My fitness starts off young, as a high schooler, when my father began workout lessons with a man called Phillip Bradfield. Phillip Bradfield was a bodybuilder and competed in the circuit. He turned his life around from being a cocaine addict to becoming a drug free bodybuilder. I have respect for that man. I recently called him in the last couple years and talked to him about my own level of accomplishment. Finally I’m getting to that point. I’m still a slender person but my build and strength has increased from the metabolic workouts and swimming I’ve done for the last few years.
When I was a kid I did a lot of active sports. I really liked soccer and basketball and played quite a bit. As I went into my middle school and high school years, my introversion became more pronounced and my sports activities dropped to very little as I began to use my creative abilities and spent time thinking about things philosophically. I really liked philosophy then. When I was in high school my dad put me through that workout program with Phillip Bradfield. I was working out for roughly 2 months and I was showing changes back then however my dad had a heart attack in the gym. Considering my age of 15-16 and with no ability to drive, I stopped working out. In fact the heart attack was a massive heart attack and ambulance personnel had to shock him 10 times in the gym, in front everyone, to get his heart pumping again. Needless to say, I stopped going.
I was never really that skinny. I was average but I went through a special circumstance when I was 19 that created an abnormal skinniness that stayed throughout my early 20’s to later 20’s. I went through a heartbreak. Everyone goes through them and you never forget your first love. Well mine was a special kind of heartbreak, a kind of “value-devalue-discard” heartbreak, as described being a predictive behavioral continuum of psychopathic people. I slipped into a vortex of deep depression greeted at the event horizon with brief psychosis disorder.

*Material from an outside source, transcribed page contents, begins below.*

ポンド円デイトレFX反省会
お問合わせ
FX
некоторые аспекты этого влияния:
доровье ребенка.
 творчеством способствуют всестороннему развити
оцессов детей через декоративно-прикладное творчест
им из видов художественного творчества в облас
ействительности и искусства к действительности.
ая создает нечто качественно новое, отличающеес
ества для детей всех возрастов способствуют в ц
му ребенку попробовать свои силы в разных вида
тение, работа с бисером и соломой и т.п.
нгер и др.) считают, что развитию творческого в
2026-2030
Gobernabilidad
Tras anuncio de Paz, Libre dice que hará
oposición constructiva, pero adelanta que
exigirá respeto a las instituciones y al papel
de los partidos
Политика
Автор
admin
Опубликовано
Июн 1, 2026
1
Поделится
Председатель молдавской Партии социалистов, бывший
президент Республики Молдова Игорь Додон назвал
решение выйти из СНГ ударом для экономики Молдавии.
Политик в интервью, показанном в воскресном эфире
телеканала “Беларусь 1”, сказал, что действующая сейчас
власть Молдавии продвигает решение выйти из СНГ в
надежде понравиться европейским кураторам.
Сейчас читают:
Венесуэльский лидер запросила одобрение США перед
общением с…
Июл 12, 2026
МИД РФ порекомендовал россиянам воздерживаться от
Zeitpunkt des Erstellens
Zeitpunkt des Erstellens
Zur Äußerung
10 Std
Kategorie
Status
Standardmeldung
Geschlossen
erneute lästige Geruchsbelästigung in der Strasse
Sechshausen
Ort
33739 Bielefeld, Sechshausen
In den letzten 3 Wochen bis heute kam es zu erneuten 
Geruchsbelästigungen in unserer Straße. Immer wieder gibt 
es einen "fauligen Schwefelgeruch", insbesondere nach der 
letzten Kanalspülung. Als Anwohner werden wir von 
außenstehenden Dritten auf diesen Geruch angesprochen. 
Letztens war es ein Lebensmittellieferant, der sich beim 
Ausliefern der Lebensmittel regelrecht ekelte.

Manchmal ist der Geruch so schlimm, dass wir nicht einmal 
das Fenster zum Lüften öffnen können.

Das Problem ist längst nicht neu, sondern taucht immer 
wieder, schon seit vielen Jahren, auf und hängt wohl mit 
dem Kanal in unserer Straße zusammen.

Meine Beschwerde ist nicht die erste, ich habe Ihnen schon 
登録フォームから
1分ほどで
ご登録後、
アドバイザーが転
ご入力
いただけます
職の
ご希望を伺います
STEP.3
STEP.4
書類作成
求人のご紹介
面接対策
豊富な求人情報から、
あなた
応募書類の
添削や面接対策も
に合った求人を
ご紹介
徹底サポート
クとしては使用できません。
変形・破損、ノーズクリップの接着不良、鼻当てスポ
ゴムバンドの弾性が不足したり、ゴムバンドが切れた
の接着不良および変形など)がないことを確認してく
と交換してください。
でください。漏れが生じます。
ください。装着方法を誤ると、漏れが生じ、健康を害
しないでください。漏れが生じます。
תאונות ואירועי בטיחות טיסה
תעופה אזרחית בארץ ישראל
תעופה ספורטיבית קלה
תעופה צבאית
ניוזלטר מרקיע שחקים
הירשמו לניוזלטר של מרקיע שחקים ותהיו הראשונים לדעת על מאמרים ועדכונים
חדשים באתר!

Brief psychosis can last up to a month and usually attributed before a deep depression, triggered by emotionally traumatic events. I lost weight, a lot of weight in that horrible summer. I went from an average 165-170lbs to probably 130-140lbs being 6’1″. I looked emaciated. This skinniness stayed with me for almost 8 years. As a couple years rolled through proceeding that event, I gained some weight back but not with any kind of muscular growth. It wasn’t until my mid 20’s that I started to try and change that but it was short lived.
I have gained significant weight within the last 3-4 years of my life from scheduled swimming classes and aerobics and metabolic workouts. I did it the slow way where I did not pump iron in a short period of time with lots of protein. I took it slow and now I’m hovering at 185-190lbs, mostly muscle. I have my physique back and I’m gaining more musculature growth and development while working on my metabolic workouts. I have both upper and lower body strength and am continuing with my body development. My goal is to look close to a model, from say Calvin and Klein. I am not doing this because I want to attract more women. It has nothing to do with that. I want to be healthy and visually powerful while attaining my goal. Since I’m balding, a strong stern look, shiny head, goatee or beard with masculine features and a hard body will help me gain some time back from that lost decade having tried to run away from the darkness of my past.
My goal is to obtain this look by the time I am 33. I am 32. I am no longer a stick and never will be.